The problem would be to find a good number of threads and distributing works as equally as possbible.

Assuming you don't know the number of files and subdirectories in each folder, that could become quite tricky.

Here's an idea for a start:

What you might do is create a number of threads that operate on a central folder list and spawn a thread per folder you encounter up to a certain maximum. Each thread could then put the subfolders of the directory it works on to the central list and when it is done it might pick the next from that list.

If a folder is put on the list and the maximum number of threads is not reached, a new thread is spawned immediately.

If the thread has run out of work and the folder list is empty, it could either stop (requiring you to spawn a new one if needed) or wait until either there's a folder on the list or the application signals that all folders are processed.

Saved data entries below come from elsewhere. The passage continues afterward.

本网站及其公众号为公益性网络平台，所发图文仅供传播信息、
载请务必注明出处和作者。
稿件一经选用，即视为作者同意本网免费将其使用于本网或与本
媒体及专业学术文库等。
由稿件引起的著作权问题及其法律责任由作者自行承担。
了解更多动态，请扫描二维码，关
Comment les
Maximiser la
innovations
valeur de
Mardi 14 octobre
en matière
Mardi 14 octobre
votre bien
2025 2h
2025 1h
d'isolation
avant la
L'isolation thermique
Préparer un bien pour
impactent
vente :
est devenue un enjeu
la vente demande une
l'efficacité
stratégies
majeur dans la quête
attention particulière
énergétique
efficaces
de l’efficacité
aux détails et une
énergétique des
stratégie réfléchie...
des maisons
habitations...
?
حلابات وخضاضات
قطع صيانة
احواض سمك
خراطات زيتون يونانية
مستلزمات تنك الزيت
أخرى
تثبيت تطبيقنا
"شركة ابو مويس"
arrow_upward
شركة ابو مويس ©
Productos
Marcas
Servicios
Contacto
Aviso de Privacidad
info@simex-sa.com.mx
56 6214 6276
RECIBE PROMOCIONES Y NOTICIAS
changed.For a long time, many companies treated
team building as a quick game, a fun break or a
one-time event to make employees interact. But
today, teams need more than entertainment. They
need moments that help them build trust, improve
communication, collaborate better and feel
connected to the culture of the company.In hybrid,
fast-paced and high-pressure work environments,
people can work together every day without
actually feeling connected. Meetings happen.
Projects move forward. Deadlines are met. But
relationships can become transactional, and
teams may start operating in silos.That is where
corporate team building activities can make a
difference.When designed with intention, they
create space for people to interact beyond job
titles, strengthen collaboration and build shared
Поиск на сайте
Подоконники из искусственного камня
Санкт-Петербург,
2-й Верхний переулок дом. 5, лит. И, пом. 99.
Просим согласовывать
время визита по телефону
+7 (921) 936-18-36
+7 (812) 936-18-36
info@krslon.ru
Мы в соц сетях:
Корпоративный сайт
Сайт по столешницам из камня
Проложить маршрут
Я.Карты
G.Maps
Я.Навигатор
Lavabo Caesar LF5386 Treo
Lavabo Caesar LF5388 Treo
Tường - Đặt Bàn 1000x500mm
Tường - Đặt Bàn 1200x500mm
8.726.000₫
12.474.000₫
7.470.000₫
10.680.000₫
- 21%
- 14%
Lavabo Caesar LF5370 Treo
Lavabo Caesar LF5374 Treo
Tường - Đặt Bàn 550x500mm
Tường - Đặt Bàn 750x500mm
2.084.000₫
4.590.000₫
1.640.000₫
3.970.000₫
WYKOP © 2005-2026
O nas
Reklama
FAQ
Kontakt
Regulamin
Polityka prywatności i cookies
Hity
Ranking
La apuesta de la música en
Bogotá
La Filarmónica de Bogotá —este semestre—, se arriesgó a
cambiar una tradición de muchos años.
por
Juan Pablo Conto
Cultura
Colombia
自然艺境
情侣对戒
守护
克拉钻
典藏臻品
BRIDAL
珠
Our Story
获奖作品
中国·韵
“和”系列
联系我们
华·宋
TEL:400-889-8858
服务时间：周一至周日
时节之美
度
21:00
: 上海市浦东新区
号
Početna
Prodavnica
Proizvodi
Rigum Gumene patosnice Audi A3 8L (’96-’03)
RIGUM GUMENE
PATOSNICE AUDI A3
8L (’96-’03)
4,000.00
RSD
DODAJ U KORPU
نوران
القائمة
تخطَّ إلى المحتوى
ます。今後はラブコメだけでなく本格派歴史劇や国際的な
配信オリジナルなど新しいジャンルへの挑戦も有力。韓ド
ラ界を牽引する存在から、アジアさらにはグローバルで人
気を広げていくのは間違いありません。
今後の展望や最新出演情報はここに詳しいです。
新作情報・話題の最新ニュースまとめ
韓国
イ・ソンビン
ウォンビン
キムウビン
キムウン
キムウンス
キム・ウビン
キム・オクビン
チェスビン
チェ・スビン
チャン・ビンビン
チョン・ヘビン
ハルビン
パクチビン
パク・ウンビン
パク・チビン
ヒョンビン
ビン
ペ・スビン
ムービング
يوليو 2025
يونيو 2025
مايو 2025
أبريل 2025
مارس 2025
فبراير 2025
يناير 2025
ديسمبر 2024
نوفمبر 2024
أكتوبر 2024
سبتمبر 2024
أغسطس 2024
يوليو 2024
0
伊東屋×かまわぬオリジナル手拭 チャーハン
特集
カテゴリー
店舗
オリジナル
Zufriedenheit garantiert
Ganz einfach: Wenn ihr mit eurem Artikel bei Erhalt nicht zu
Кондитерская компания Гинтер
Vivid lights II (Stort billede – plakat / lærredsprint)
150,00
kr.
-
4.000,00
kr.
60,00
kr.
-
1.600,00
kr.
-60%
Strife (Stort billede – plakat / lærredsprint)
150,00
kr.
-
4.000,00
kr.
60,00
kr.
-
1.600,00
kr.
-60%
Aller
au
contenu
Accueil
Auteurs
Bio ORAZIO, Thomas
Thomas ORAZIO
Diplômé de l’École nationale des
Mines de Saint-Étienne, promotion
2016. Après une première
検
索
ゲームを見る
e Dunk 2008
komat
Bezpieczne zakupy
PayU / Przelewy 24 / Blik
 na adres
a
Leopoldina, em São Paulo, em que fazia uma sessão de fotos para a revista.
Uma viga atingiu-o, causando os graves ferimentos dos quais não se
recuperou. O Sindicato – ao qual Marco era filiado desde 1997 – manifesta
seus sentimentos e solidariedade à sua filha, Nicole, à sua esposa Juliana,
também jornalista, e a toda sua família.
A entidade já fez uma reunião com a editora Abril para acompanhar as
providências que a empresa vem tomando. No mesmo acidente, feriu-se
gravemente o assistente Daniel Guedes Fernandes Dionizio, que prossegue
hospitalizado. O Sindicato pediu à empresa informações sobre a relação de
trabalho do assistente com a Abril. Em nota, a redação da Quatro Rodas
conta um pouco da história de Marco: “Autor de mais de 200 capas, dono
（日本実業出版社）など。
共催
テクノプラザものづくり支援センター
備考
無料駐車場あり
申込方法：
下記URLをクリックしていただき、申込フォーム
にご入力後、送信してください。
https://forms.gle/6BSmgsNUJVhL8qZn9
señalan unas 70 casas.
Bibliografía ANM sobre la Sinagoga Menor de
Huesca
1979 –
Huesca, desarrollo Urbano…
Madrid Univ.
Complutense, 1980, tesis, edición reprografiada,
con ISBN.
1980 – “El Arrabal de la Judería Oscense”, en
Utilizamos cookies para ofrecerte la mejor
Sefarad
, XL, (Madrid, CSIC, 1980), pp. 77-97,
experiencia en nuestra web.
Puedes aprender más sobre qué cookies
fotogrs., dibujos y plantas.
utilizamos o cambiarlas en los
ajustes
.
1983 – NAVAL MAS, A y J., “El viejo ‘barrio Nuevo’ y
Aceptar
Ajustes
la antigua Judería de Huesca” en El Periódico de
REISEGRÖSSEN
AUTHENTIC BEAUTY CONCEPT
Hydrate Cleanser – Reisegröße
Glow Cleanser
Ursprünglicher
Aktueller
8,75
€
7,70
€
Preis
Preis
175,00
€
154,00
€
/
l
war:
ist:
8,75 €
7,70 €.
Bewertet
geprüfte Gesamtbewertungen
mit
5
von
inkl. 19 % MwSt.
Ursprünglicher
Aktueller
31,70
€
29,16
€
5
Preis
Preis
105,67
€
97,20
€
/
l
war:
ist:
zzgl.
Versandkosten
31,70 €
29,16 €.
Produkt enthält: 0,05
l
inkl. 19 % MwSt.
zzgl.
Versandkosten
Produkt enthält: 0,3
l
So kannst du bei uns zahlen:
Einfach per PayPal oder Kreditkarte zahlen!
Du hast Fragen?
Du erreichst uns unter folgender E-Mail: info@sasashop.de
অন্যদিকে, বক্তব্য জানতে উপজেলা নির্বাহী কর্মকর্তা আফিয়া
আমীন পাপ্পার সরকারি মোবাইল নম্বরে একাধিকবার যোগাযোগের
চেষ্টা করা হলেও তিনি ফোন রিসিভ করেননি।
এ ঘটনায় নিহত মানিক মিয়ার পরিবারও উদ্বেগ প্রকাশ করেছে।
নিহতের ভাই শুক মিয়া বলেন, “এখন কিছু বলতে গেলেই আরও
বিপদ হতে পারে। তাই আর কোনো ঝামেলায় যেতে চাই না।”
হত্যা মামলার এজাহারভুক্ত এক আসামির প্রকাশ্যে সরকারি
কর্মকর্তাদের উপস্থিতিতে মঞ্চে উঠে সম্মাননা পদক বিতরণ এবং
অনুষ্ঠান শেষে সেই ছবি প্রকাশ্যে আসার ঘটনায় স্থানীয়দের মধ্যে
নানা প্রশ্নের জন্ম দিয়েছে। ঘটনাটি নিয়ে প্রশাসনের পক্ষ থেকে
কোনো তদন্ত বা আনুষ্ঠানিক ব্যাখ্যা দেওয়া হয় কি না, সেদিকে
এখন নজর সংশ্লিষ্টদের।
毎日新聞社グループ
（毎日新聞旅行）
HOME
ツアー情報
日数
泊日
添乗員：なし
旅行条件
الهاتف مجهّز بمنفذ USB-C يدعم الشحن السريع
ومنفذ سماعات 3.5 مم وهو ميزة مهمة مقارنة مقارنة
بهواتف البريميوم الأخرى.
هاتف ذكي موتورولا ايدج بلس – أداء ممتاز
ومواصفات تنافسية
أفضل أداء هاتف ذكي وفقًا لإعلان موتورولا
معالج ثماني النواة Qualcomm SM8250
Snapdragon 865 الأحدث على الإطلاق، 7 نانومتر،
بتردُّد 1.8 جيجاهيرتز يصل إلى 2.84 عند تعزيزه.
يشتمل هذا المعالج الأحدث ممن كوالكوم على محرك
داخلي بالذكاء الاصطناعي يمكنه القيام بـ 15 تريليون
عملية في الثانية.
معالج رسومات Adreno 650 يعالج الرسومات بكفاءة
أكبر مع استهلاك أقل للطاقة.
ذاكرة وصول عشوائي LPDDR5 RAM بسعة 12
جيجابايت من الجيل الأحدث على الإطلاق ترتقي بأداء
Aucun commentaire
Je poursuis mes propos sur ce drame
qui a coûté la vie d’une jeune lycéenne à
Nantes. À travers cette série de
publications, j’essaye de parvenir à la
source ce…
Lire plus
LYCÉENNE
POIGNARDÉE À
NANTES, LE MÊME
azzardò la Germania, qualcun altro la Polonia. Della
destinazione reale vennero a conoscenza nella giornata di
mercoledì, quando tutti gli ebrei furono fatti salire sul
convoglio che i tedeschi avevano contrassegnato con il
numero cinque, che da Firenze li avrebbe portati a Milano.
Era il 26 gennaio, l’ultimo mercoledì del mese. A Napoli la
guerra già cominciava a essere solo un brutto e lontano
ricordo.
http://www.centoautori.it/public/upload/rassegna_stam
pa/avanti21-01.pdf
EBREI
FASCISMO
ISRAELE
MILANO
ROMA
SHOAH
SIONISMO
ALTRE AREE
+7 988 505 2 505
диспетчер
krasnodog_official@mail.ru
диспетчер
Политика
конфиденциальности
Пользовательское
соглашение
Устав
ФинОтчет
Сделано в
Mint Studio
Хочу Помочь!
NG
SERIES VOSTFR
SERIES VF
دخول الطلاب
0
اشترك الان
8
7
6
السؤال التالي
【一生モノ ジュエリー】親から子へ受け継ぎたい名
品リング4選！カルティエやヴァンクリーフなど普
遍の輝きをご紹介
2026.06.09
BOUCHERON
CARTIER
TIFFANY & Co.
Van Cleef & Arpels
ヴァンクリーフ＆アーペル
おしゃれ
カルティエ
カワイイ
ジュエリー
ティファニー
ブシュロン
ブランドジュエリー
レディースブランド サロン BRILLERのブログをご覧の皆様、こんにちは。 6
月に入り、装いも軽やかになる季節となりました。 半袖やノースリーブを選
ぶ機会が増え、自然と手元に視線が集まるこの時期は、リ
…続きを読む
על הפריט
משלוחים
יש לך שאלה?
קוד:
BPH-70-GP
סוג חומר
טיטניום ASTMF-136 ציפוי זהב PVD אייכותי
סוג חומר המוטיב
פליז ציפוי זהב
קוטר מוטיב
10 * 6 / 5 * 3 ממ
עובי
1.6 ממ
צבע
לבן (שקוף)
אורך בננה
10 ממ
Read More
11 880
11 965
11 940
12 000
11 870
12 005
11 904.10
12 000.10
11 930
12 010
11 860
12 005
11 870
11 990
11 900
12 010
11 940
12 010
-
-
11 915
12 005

Finally, don't forget to synchronize on the folder list.

Hope that helps you to get started.

Edit: (don't take the following too seriously :) )

You could also use another thread pool implementation that doesn't use the java.util.concurrent package :)

Edit 2: Basically what I described above is a simple and task specific thread pool implementation. You might try and look for more information on building a thread pool yourself (in the context of your assignment a thread pool task would be scanning one folder).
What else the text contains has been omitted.